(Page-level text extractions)

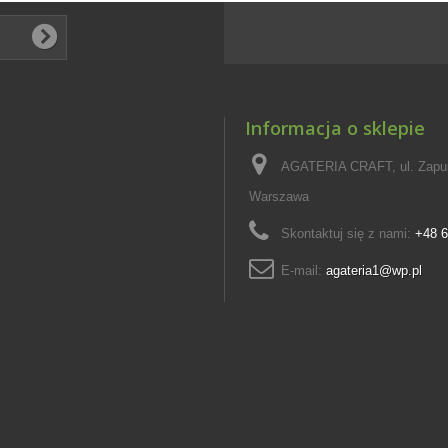
Informacja o sklepie
AGATERIA CRAFT, ul. Zapus
Warszawa
Skontaktuj się z nami:
+48 6
E-mail:
agateria1@wp.pl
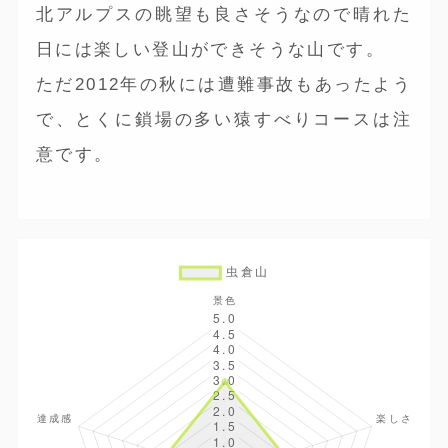
北アルプスの眺望も良さそうなので晴れた
日には楽しい登山ができそうな山です。
ただ2012年の秋には遭難事故もあったよう
で、とくに鎖場の多い猿すべりコースは注
意です。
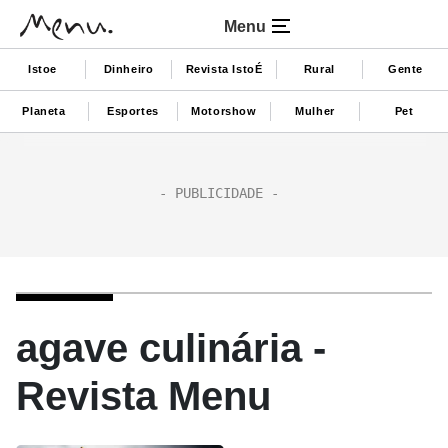
Menu
Istoe
Dinheiro
Revista IstoÉ
Rural
Gente
Planeta
Esportes
Motorshow
Mulher
Pet
agave culinária -
Revista Menu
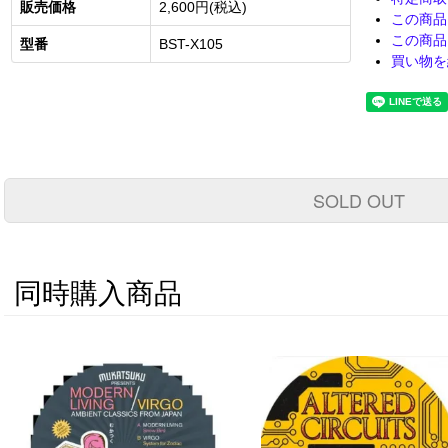
販売価格
2,600円(税込)
この商品
この商品
型番
BST-X105
買い物を
SOLD OUT
同時購入商品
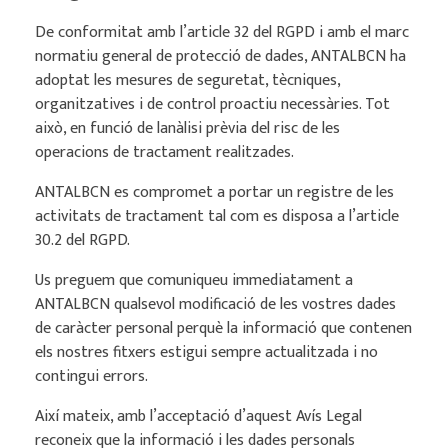
De conformitat amb l’article 32 del RGPD i amb el marc
normatiu general de protecció de dades, ANTALBCN ha
adoptat les mesures de seguretat, tècniques,
organitzatives i de control proactiu necessàries. Tot
això, en funció de lanàlisi prèvia del risc de les
operacions de tractament realitzades.
ANTALBCN es compromet a portar un registre de les
activitats de tractament tal com es disposa a l’article
30.2 del RGPD.
Us preguem que comuniqueu immediatament a
ANTALBCN qualsevol modificació de les vostres dades
de caràcter personal perquè la informació que contenen
els nostres fitxers estigui sempre actualitzada i no
contingui errors.
Així mateix, amb l’acceptació d’aquest Avís Legal
reconeix que la informació i les dades personals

* WHAT IS BEING ASKED
Your answer should be only the number of lines in the entries above that hold the string "ANTALBCN".

* TASK ANSWER
3